It was cold. New Year sales finished. Christmas over. A weekend for hibernating. And yet, out we came after dark, following guide map apps down alleys and up streets, around our London. Cars and buses had been told to stay away. We were going after the next color burst in the sky (a jellyfish over Oxford Circus); the next hidden surprise in a phone box (there were fishes swimming in one) or up in a Regent Street arch (yes, the elephant appearing on one side also had a… back side).
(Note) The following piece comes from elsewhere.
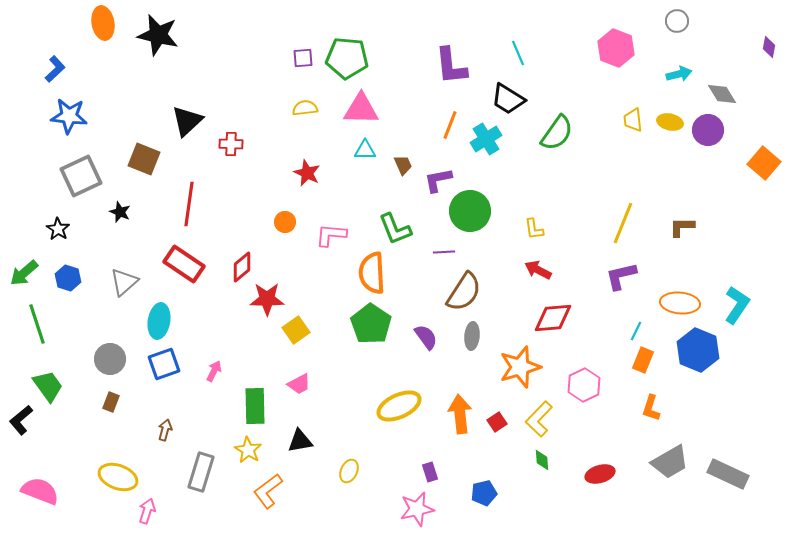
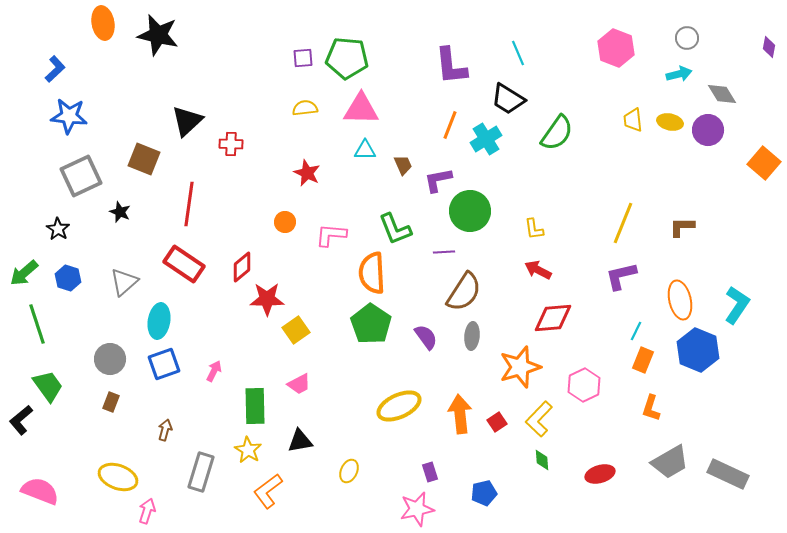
gray circle at (677, 21): moved 10 px right, 17 px down
orange ellipse at (680, 303): moved 3 px up; rotated 72 degrees clockwise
Take a walk below these flying fish on Piccadilly with me in this video and then through a dazzling flower garden in Leicester Square:
This Lumiere light festival was resonating with me from when the sun began to set that winter’s Saturday in Parliament Square. I’m all about seeing more than there is, in the everyday around us. For me, this was like a glimpse of Heaven moving to earth, the routine beginning to quiver as something more is revealed.
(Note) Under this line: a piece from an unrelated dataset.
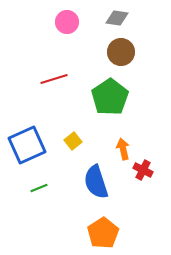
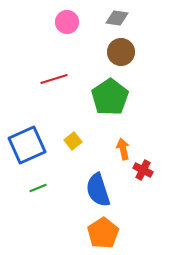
blue semicircle: moved 2 px right, 8 px down
green line: moved 1 px left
In the video below watch myself and a vlogger friend discuss these ten statues at Westminster Abbey: a Polish Franciscan who volunteered to be executed in place of a stranger in Auschwitz; a woman beaten to death through an indigenous ritual because of her faith; a Ugandan Archbishop assassinated in 1977; St. Elizabeth of Russia killed by the Bolsheviks in 1918; Martin Luther King, Jr. assassinated in 1968 and the Archbishop of San Salvador in 1980; a pastor, Dietrich Bonhoeffer executed by the Nazis in 1945; a female evangelist from Pakistan called Esther John murdered in 1960; a Papuan man called Lucian Tapiedi killed during the Japanese invasion in 1942 and a Chinese pastor and evangelist killed in the 1972 cultural revolution.
The New Living Translation of Colossians 3:1 does say “…set your sights on the realities of heaven…”. I have been moved recently, listening to someone who had been taken on a visit to Heaven (2 Corinthians 12:1-2), called Kat Kerr. The atmosphere of wonder as people moved through the streets of London during the Lumiere weekend, kept reminding me of her recollections. With one accord we went to discover the next art installation experience, created through light. Earth is a shadow of Heaven and she says how there, the creativity is beyond our imagination (1 Corinthians 2:9).
What began with the martyred saints ended with a glowing garment. A gown in pink or gold, or was it green… This struck a chord with my reflections throughout this whole weekend. Kat Kerr said how she had even seen people chase others down the streets of gold (Revelation 21:21), to ask what they did with their life on earth because they’d spotted the gemstones on their robes of righteousness (Revelation 7:9). These sometimes create images; patterns of gems, that the Father has taken from Himself and placed there as a reward.
It may sound like these martyrs are remembered in stone on this planet, for what sounds like simply a tragic end. However, my own pastor, Ramson Mumba shared how “…the purpose of life is not to live long, even though longevity has its place, but rather that the purpose is to finish your course…” (Acts 20:24; 2 Timothy 4:7-8); and that death (for them) would not be defeat, but instead their greatest promotion (Romans 8:35-39; Hebrews 12:1-2).
Finally, why not take a look at this video, in which the dress actually looks like the silver liquid life which Kat Kerr describes as the construction of people’s gowns of salvation, (Isaiah 61:10), in Heaven. This festival really did feel like somewhere else moving into, above, onto and out of the streets of London.